INSTRUCTIONS TO FOLLOW >> Could you please transcribe the data exactly, without the pictures?
++++ RECORDS SHOWN ++++
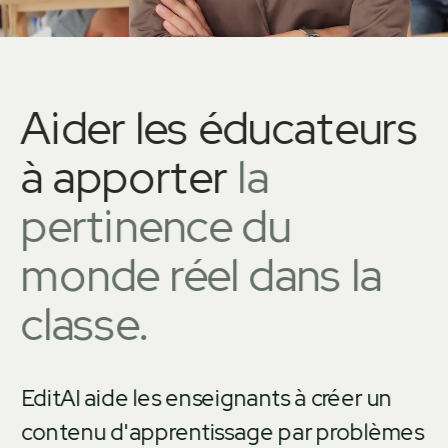
Aider les éducateurs 
à apporter 
la 
pertinence du 
monde réel dans la 
classe.
EditAI aide les enseignants à créer un 
contenu d'apprentissage par problèmes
++++
WRITTEN RESPONSE >>
Aider les éducateurs 
à apporter 
la 
pertinence du 
monde réel dans la 
classe.
EditAI aide les enseignants à créer un 
contenu d'apprentissage par problèmes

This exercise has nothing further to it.